Communication controls relationships. We withhold communication in order to control a relationship—to prevent others from seeing us in an unpleasant light—and we choose to share information about ourselves with others as a way of bonding with them. This exchange of information is a means of letting them see us—of opening ourselves up to them. And this makes us vulnerable to them.
These are the same reasons why prayer and the reading of God’s Word directly correspond to the level of intimacy we experience with our Father. This is no new revelation. Reading God’s Word is us allowing God to speak to us. Conversely, prayer is us speaking to and opening ourselves up to God. It matters not that God already knows our hearts, except for the intercession of the Holy Spirit (Romans 8:26-27) and the mediation of our Elder Brother (1 Timothy 2:5) on our behalf. We may know of a secret someone else is trying to keep from us. It’s not specifically the knowledge that changes the relationship, though it can and does, but rather the relationship grows from that person opening up and revealing the secret themselves, or the relationship withers because of the lack of honesty. The revelation is what draws you closer and the lack thereof can subsequently only serve to hinder the same relationship.
Just because knowledge is not shared does not change the truth that it exists. You may, in fact, temporarily be able to control one’s perspective or their view of you. But that view is not who you truly are. It’s a perception. And most often it’s a half truth, if not an outright lie.
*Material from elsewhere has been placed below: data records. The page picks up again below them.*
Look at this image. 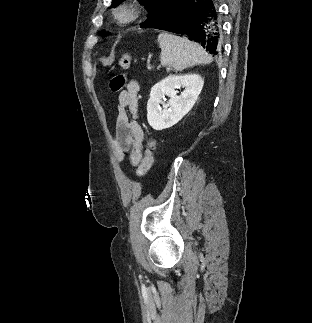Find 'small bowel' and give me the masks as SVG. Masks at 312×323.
<instances>
[{
    "instance_id": "c3829d8e",
    "label": "small bowel",
    "mask_w": 312,
    "mask_h": 323,
    "mask_svg": "<svg viewBox=\"0 0 312 323\" xmlns=\"http://www.w3.org/2000/svg\"><path fill=\"white\" fill-rule=\"evenodd\" d=\"M140 85L130 80L117 99L118 113L115 120L112 150L119 163L129 162L138 166L143 159L144 132L138 120V94Z\"/></svg>"
}]
</instances>
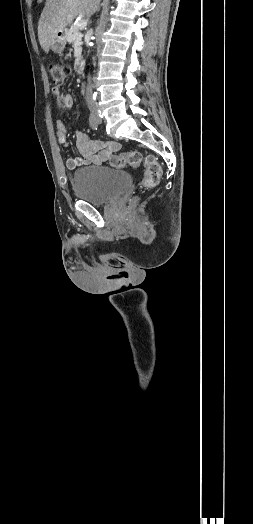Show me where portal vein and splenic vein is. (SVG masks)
Segmentation results:
<instances>
[{"label": "portal vein and splenic vein", "mask_w": 253, "mask_h": 524, "mask_svg": "<svg viewBox=\"0 0 253 524\" xmlns=\"http://www.w3.org/2000/svg\"><path fill=\"white\" fill-rule=\"evenodd\" d=\"M86 25H87V20L82 19V20H80L77 23L76 27L79 28V29H82V28L86 27Z\"/></svg>", "instance_id": "obj_1"}]
</instances>
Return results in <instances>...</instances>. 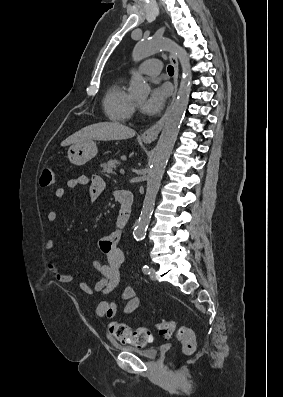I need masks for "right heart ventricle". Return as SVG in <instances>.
<instances>
[{
	"label": "right heart ventricle",
	"mask_w": 283,
	"mask_h": 397,
	"mask_svg": "<svg viewBox=\"0 0 283 397\" xmlns=\"http://www.w3.org/2000/svg\"><path fill=\"white\" fill-rule=\"evenodd\" d=\"M103 108L106 116L115 122H125L131 115L132 100L125 91L123 79L115 80L107 89Z\"/></svg>",
	"instance_id": "right-heart-ventricle-1"
}]
</instances>
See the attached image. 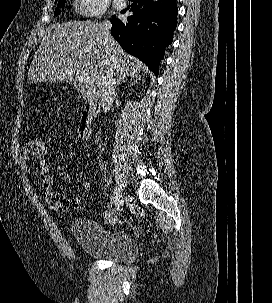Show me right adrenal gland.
<instances>
[{"mask_svg": "<svg viewBox=\"0 0 272 303\" xmlns=\"http://www.w3.org/2000/svg\"><path fill=\"white\" fill-rule=\"evenodd\" d=\"M129 76H125V75H120L115 83V87L122 84V83H125L127 81V78ZM130 77H134V74H130Z\"/></svg>", "mask_w": 272, "mask_h": 303, "instance_id": "obj_1", "label": "right adrenal gland"}]
</instances>
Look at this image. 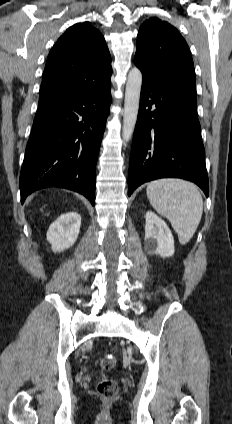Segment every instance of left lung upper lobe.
<instances>
[{
    "mask_svg": "<svg viewBox=\"0 0 232 424\" xmlns=\"http://www.w3.org/2000/svg\"><path fill=\"white\" fill-rule=\"evenodd\" d=\"M134 62L143 81L195 85L193 60L186 41L173 26L158 18L152 17L141 25Z\"/></svg>",
    "mask_w": 232,
    "mask_h": 424,
    "instance_id": "1",
    "label": "left lung upper lobe"
}]
</instances>
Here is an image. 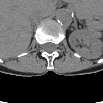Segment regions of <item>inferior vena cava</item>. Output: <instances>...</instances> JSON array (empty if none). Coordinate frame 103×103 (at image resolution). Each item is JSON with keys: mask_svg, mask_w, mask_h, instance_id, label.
Instances as JSON below:
<instances>
[{"mask_svg": "<svg viewBox=\"0 0 103 103\" xmlns=\"http://www.w3.org/2000/svg\"><path fill=\"white\" fill-rule=\"evenodd\" d=\"M43 16H44V14H42V13L32 14L30 20H31V22H33V21H35V20H36V21H37V20H41Z\"/></svg>", "mask_w": 103, "mask_h": 103, "instance_id": "602c4592", "label": "inferior vena cava"}]
</instances>
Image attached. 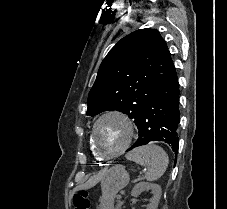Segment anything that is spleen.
<instances>
[{
  "label": "spleen",
  "instance_id": "3e777b00",
  "mask_svg": "<svg viewBox=\"0 0 227 209\" xmlns=\"http://www.w3.org/2000/svg\"><path fill=\"white\" fill-rule=\"evenodd\" d=\"M126 159L146 167L145 179L147 181H157V179H160L164 175L169 163V157L165 151L158 147V145H153V143L152 145L136 147V149L127 153Z\"/></svg>",
  "mask_w": 227,
  "mask_h": 209
}]
</instances>
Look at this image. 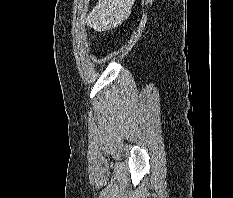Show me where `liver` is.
Wrapping results in <instances>:
<instances>
[{
	"instance_id": "obj_1",
	"label": "liver",
	"mask_w": 233,
	"mask_h": 198,
	"mask_svg": "<svg viewBox=\"0 0 233 198\" xmlns=\"http://www.w3.org/2000/svg\"><path fill=\"white\" fill-rule=\"evenodd\" d=\"M135 0H98L86 17L89 27L98 32L119 26L128 19Z\"/></svg>"
}]
</instances>
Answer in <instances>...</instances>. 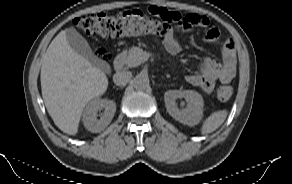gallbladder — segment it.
Returning <instances> with one entry per match:
<instances>
[{
  "mask_svg": "<svg viewBox=\"0 0 292 184\" xmlns=\"http://www.w3.org/2000/svg\"><path fill=\"white\" fill-rule=\"evenodd\" d=\"M66 39L70 45V47L89 60L92 65L102 69V70H107L108 65L105 61L99 59L92 51L90 48L88 42L86 39L79 33L77 30L73 27L68 28L66 31Z\"/></svg>",
  "mask_w": 292,
  "mask_h": 184,
  "instance_id": "1",
  "label": "gallbladder"
}]
</instances>
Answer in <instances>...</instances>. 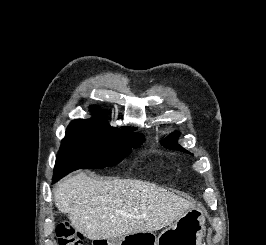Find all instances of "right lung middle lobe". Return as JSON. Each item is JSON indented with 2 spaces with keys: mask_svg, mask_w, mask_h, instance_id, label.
I'll return each mask as SVG.
<instances>
[{
  "mask_svg": "<svg viewBox=\"0 0 266 245\" xmlns=\"http://www.w3.org/2000/svg\"><path fill=\"white\" fill-rule=\"evenodd\" d=\"M134 130L114 128L102 120L72 121L57 155L54 176L61 178L77 169H102L121 162L144 142V135Z\"/></svg>",
  "mask_w": 266,
  "mask_h": 245,
  "instance_id": "dd1d6c3e",
  "label": "right lung middle lobe"
}]
</instances>
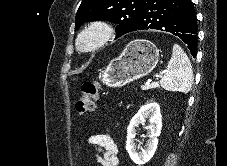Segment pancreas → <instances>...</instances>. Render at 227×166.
<instances>
[{"mask_svg": "<svg viewBox=\"0 0 227 166\" xmlns=\"http://www.w3.org/2000/svg\"><path fill=\"white\" fill-rule=\"evenodd\" d=\"M158 85L157 84H150V85H142L141 89L142 90H149V89H153V88H157Z\"/></svg>", "mask_w": 227, "mask_h": 166, "instance_id": "obj_1", "label": "pancreas"}]
</instances>
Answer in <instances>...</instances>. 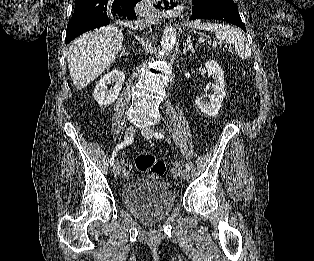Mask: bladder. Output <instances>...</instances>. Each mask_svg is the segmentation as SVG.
I'll use <instances>...</instances> for the list:
<instances>
[{
    "label": "bladder",
    "mask_w": 314,
    "mask_h": 261,
    "mask_svg": "<svg viewBox=\"0 0 314 261\" xmlns=\"http://www.w3.org/2000/svg\"><path fill=\"white\" fill-rule=\"evenodd\" d=\"M123 206L146 223L160 222L176 204L173 185L157 180H131L121 191Z\"/></svg>",
    "instance_id": "31cf9c89"
}]
</instances>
Let’s look at some reasons we don’t share our thoughts, feelings, and needs with others. Dr. Henry Cloud and Dr. John Townsend have written a fantasitic book called Boundaries. In this book, they address several reason why people fail to set boundaries, and these reasons are often the same reasons why we don't open up with honesty to those around us. These reasons include: fear of loss of love, or abandonment; fear of others' anger, fear of loneliness, guilt, approval, overidentification with others' loss (pg 93-94).
My husband and I went through a period where quite frankly prayer was the only thing that got us through. We love each other, but unfortunately, love doesn’t always prevent us from hurting each other. To be honest, I didn’t feel at the time like I was able to talk to my husband as I normally would about how I was feeling. I could, however, very openly talk to my Abba Father. I decided to take an extra step and share those prayers with my spouse.
I was ultimately able to take my thoughts, feelings, desires, and hurts to God in full sincerity of heart and by sharing that openness with my husband, he also was able to see to the depths of my soul. And God in the process healed the wounds that were created. Fitting for the One that is the Healer. I didn’t pray with my husband in the way that one typically thinks of prayer. I wrote them down—or rather, typed them up and emailed them to him. He was able to see exactly what I was feeling and struggling with at nearly the exact moment I was feeling it. And as a result, he was able to turn around and pray for me knowing exactly what I needed to be taken to our Father. Ecclesiastes says "Two are better than one, because they have a good reward for their labor. For if they fall, one will lift up his companion. But woe to him who is alone when he falls, for he has no one to help him up. Again, if two lie down together, they will keep warm; but how can one be warm alone?" (4:9-11)
As happens frequently with prayer, God was changing me and my heart with each word I put to paper. And I believe he was opening my husband’s heart to receive my words and feelings and in the process drawing us both closer to Him.